Once we have identified some of the possible data sources, let’s think about the uses that can be made of that data. First of all, I would like to clarify a point about privacy. Even though part of the data collected in the previous section may threaten privacy (especially the results of the coronavirus tests), we must emphasize that the treatment of these data must be previously anonymized, that is, it is not about identifying specific people, but infected and uninfected. Anyway, although some of the use cases that I will propose could be carried out with public data, these examples have been thought of as the uses that governments could make of that data (some have already been carried out in certain countries).

  • First and foremost, visualize and explore the past is the best way to understand it. It is very difficult to understand and compare numerical values, and displays, whether based on colors, magnitudes, or maps, for example, help to understand the meaning of numbers. In that sense, I recommend you take a look at the dashboard published by the NYTimes.
  • Knowing which people are infected, when infections have been detected, where they have passed, where they have traveled, and by cross-referencing that data with where other people have been or traveled, the spread of the virus can be predicted with a certain degree of precision. Besides, interesting insights can be enabled, for example, to measure virus spread rates.

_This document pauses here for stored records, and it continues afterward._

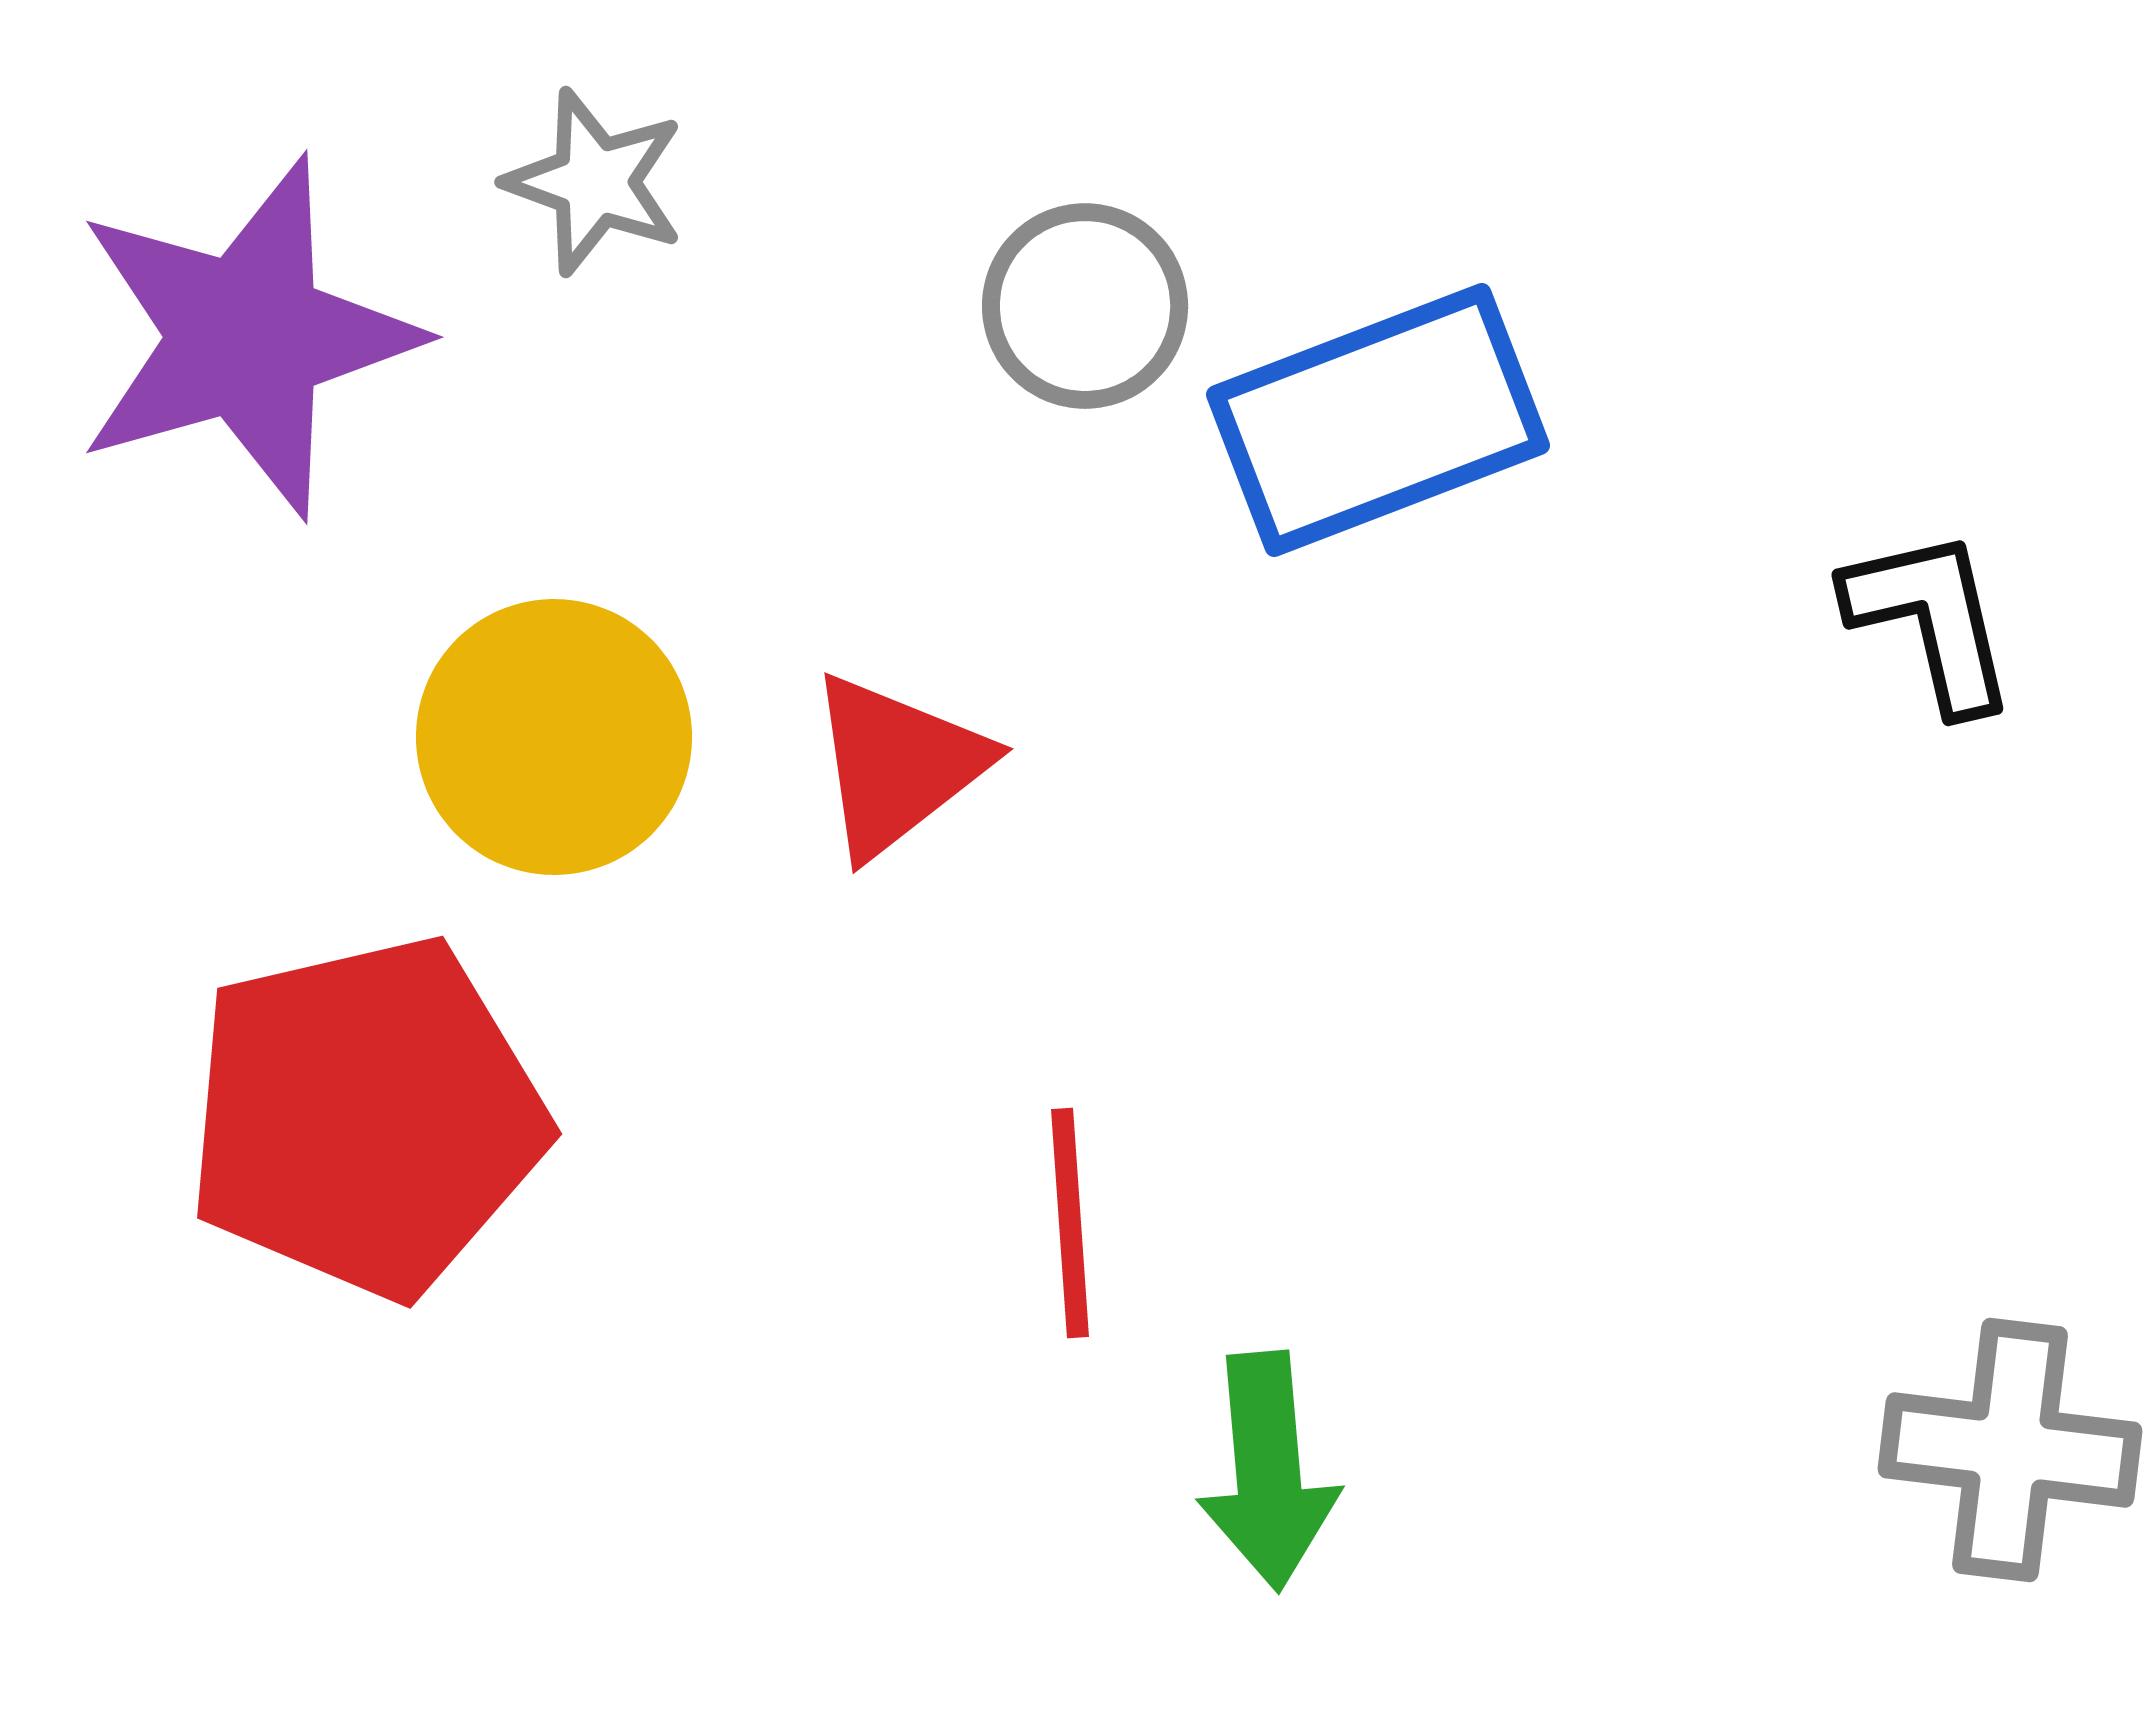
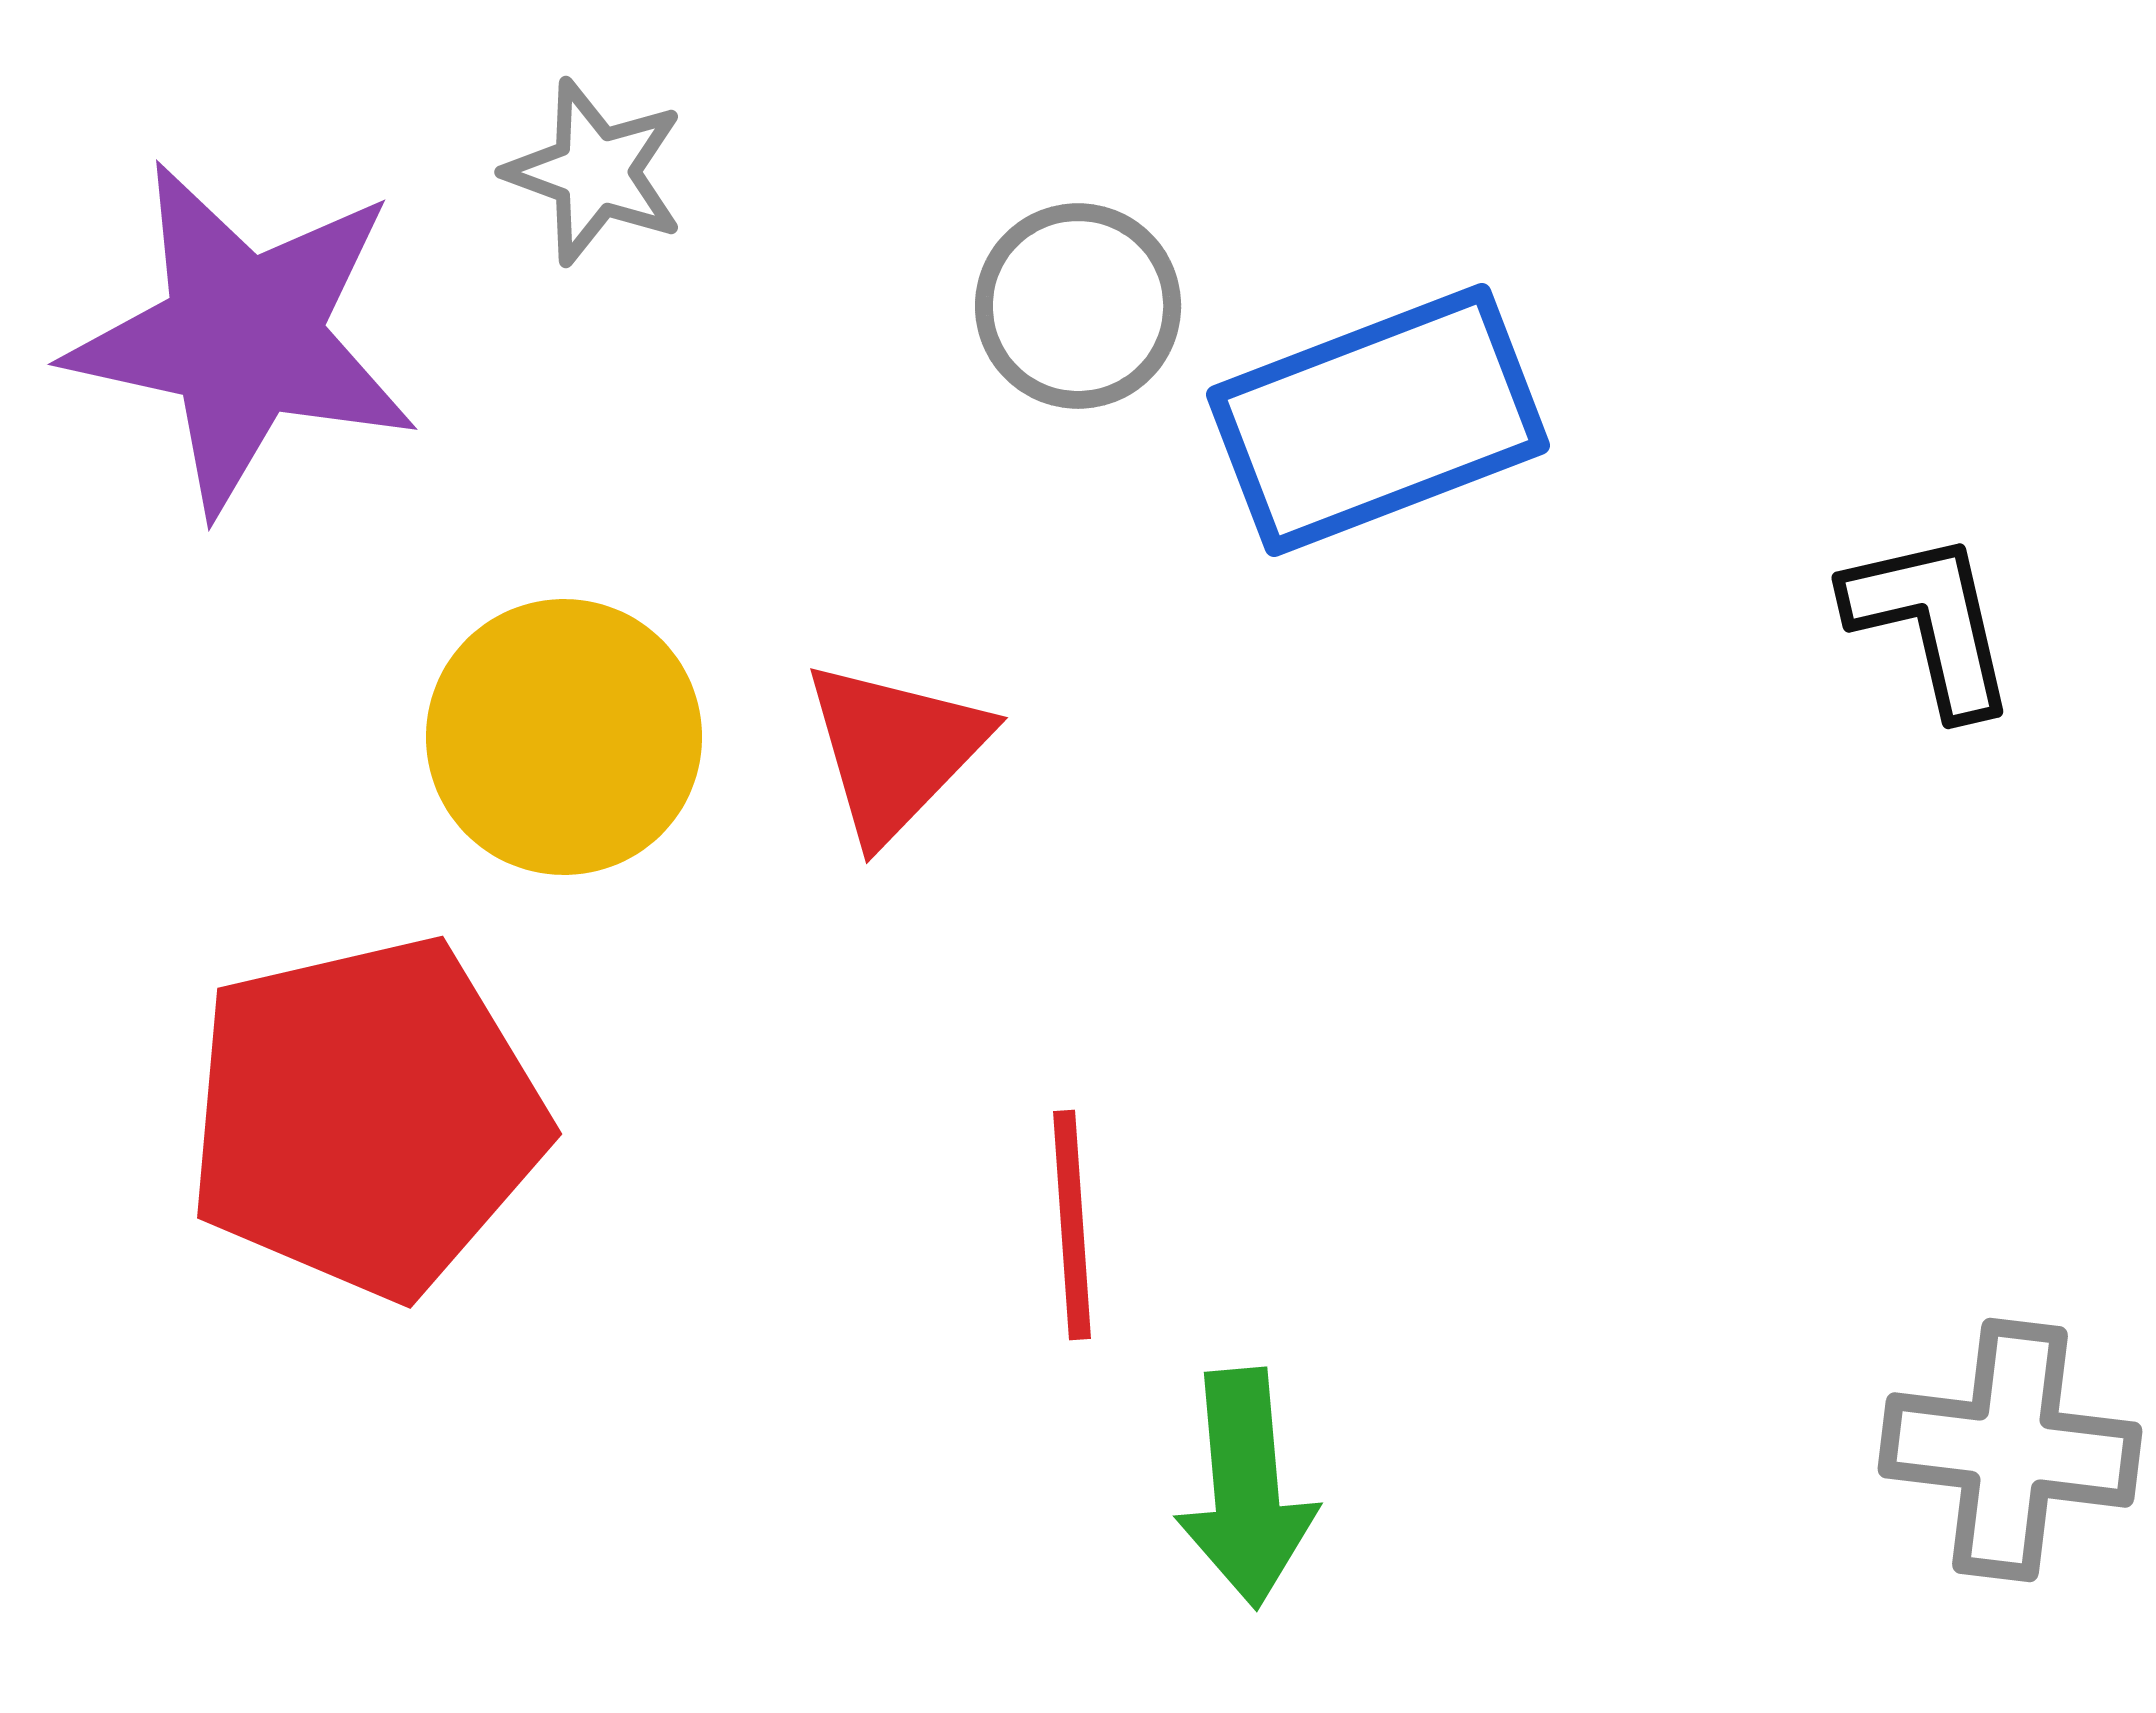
gray star: moved 10 px up
gray circle: moved 7 px left
purple star: moved 3 px left; rotated 28 degrees clockwise
black L-shape: moved 3 px down
yellow circle: moved 10 px right
red triangle: moved 2 px left, 15 px up; rotated 8 degrees counterclockwise
red line: moved 2 px right, 2 px down
green arrow: moved 22 px left, 17 px down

  • Calculate the level of risk of contagion of a person based on their activity and take preventive measures. Many business models are beginning to use preventive maintenance to predict when their systems will need maintenance. If we extrapolate this example to the case we are analyzing, we can do “predictive maintenance” of people and anticipate their possible infection.
  • One of the biggest problems in these situations is to manage public opinion. People, in the face of misinformation and uncertainty, point to overwrought and overreaction. Furthermore, the population is in a continuous flow of information from social networks and news that can be false or ambiguous cause more confusion. In this regard, governments can develop conversational bots that interact in natural language with persons and provide them the latest public information or answer to specific questions.

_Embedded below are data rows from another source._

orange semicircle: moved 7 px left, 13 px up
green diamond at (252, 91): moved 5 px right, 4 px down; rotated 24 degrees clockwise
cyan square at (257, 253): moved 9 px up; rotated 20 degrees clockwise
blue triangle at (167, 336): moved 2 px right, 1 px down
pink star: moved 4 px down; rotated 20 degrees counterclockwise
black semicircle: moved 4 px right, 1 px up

  • Another use case of artificial intelligence is facial recognition. For example, in our modern mobile devices such as iPhone or Samsung, the unlock feature is developed over an artificial intelligence engine that can distingüish our face from any others with a very high success rate. Think in a drone that can apply this artificial intelligence technique and detect if an infected person has breached its quarantine, it sounds like science fiction, right? Maybe, but China is already doing it.

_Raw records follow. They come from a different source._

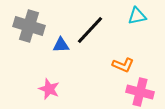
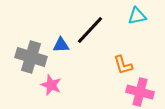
gray cross: moved 2 px right, 31 px down
orange L-shape: rotated 50 degrees clockwise
pink star: moved 2 px right, 4 px up
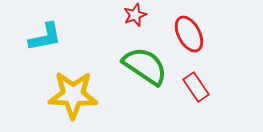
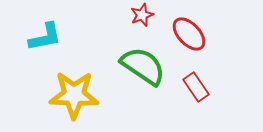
red star: moved 7 px right
red ellipse: rotated 15 degrees counterclockwise
green semicircle: moved 2 px left
yellow star: moved 1 px right
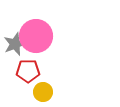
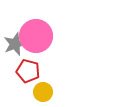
red pentagon: rotated 15 degrees clockwise
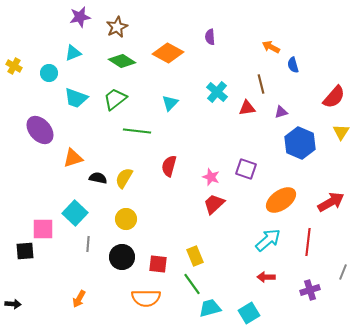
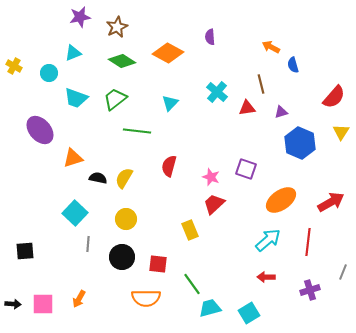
pink square at (43, 229): moved 75 px down
yellow rectangle at (195, 256): moved 5 px left, 26 px up
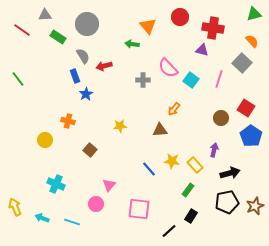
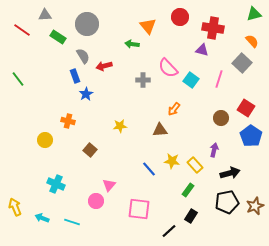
pink circle at (96, 204): moved 3 px up
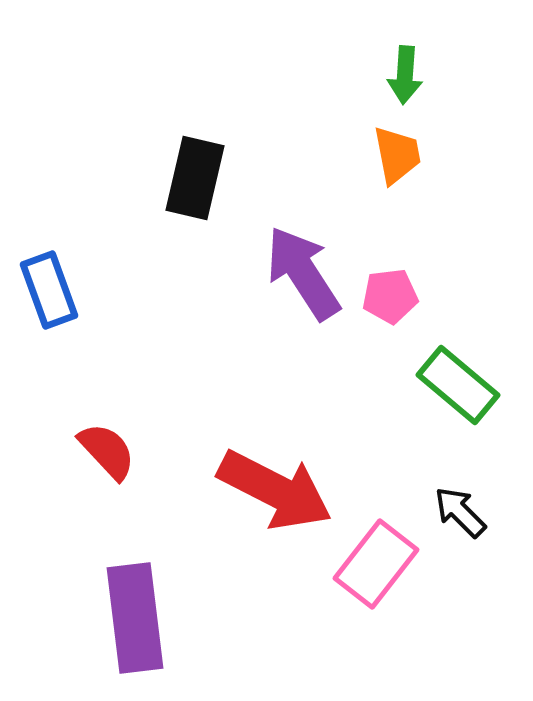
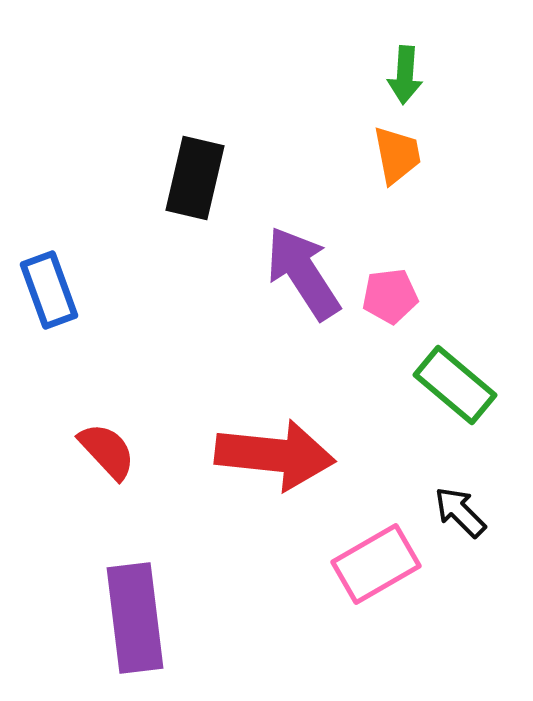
green rectangle: moved 3 px left
red arrow: moved 35 px up; rotated 21 degrees counterclockwise
pink rectangle: rotated 22 degrees clockwise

These data sources and use cases are just examples of the many applications that can be carried out. Even though Big Data and Artificial Intelligence are increasingly present in our day to day, my intention with this post only is to illustrate how they can be of great help to social environment and, more specifically, in disease control and prevention. If one thing is clear, it is that we are not prepared for this type of situations and, from my point of view, we must work hard on this aspect since it is not difficult for a new virus or a mutation of an existing one to affect us within some years. We are living in a situation of uncertainty and confusion and what is clear, although it is still pending to determine, is that there will be economic consequences at a global level: the world has stopped and the stock markets are falling day after day.